The Aghaaz-i-Huqooq package for Balochistan could have been included in this list had its kneecaps not been shot off by the security apparatus.
While it is possible for laws to remain unimplemented, the more fundamental sign of change is the power tussle unfolding across Pakistan.
While back-to-back political upheavals have led to urban despair and kicked the country’s perpetual and pathological countdown to apocalypse into overdrive, this turmoil can also be read as a breakdown of status quo.
The old power equilibrium had the army at the helm with a steering committee of the military and civilian bureaucracy defining a particular perspective as ‘national interest’, and through it arbitrating and distributing slices of the power pie.
After the Asghar Khan case, at least this is no longer up for debate. Now, this civil-military establishment matrix appears to be a contender for power, albeit its mightiest one, but not its arbitrator.
The judiciary’s recently asserted autonomy has meshed with its newfound populism, even though it is neither representative of nor accountable to the people — it is a non-elected body accountable only to the law itself. Judicial overreach now veers into judicial usurpation of politics, signalling a ‘juristocracy’ as labelled in other countries, even as it offers people a new hope.
The other contenders include the news industry, with the owner/talk show host nexus in the electronic media, in addition to the usual contests between traditional rivals for further carving up the political party slice of the power pie.
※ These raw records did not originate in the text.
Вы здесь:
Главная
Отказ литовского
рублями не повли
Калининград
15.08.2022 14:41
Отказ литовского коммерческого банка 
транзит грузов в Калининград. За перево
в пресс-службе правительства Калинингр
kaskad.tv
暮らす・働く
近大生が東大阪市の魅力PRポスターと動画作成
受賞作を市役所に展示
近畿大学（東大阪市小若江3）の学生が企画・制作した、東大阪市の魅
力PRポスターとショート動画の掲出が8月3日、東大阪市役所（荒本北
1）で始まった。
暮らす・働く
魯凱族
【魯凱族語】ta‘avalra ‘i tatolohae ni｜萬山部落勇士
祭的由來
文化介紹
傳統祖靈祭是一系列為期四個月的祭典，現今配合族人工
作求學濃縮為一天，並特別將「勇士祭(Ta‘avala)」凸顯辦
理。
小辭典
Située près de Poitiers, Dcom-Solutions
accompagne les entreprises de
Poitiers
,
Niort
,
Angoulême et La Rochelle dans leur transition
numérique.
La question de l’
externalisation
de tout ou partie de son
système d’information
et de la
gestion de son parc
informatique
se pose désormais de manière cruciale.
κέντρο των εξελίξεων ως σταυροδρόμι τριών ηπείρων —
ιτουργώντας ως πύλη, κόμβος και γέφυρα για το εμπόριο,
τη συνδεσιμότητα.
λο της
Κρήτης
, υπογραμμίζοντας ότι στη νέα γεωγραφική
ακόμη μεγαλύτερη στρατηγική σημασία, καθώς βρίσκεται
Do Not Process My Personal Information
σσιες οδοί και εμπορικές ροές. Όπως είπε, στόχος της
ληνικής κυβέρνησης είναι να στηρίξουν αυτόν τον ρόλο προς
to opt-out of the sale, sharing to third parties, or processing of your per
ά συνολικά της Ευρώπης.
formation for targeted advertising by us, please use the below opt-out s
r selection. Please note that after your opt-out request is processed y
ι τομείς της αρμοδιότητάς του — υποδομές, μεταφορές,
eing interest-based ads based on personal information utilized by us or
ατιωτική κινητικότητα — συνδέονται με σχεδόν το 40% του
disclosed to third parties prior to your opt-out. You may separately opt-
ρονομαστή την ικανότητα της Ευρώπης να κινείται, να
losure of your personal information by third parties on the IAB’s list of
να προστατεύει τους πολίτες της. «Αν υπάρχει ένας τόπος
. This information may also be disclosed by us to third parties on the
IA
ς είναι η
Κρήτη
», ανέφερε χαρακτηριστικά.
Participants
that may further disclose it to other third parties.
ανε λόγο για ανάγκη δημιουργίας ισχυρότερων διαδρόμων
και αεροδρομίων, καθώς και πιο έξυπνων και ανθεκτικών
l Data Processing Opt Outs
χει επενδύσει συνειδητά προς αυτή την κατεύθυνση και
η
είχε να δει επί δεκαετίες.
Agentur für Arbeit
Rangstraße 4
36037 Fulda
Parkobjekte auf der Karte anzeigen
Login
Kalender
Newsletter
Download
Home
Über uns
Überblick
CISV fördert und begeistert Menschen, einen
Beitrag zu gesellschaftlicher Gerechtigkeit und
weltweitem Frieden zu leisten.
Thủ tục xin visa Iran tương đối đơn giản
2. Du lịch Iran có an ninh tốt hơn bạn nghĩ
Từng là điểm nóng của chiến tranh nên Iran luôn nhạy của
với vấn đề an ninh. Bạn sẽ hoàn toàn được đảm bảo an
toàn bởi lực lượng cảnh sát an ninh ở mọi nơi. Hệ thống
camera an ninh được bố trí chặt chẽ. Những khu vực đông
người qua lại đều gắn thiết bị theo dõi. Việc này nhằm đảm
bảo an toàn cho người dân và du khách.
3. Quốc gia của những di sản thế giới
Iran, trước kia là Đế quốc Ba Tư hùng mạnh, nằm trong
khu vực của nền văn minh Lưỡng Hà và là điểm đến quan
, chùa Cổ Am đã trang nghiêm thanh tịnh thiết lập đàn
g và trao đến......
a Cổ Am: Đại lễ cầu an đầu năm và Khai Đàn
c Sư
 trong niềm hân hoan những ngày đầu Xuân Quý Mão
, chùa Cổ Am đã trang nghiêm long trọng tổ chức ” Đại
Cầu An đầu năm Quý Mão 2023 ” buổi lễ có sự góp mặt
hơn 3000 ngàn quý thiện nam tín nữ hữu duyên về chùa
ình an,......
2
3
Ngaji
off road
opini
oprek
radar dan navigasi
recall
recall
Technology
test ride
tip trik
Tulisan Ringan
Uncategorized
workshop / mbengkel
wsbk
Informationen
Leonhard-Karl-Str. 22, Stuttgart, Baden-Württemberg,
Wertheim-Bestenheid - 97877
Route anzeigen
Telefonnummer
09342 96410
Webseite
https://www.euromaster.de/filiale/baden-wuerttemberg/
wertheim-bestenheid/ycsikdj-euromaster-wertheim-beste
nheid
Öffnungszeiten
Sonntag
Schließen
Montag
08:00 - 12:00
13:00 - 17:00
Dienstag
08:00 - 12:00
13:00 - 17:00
Occasionally, the old guard half-heartedly positions other old guards like Shah Mehmood Qureshi and Pir Pagaro and will continue to do so, but the sense of change is palpable. It is one thing for newspaper editorials to critique the armed forces, it’s another for such critique to enter the ultimate barometer of the vernacular — the writing on the rickshaw.
These seismic changes can be attributed to all of or a combination of various factors — the Abbottabad raid and the drying up of dollar pipelines; the US exit from Afghanistan; Gen Kayani’s perimetered professionalism; a politically defensive army fighting militants; the spectre of the completion of a political term and democratic transition; judicial activism; the lawyer’s movement; a privatised free media and the consequent higher levels of informed political consciousness.
Whatever it is attributed to, it is a productive chaos in that it has disrupted the old order that gave rise to the current crises.
Pakistan is in the liminal. Where the old order could be restored, new ones are also a possibility.
But this doorway to change may be open only temporarily. Democracy will not magically create a blissful garden outside. It is just the doorstopper that allows us to go out and do so ourselves.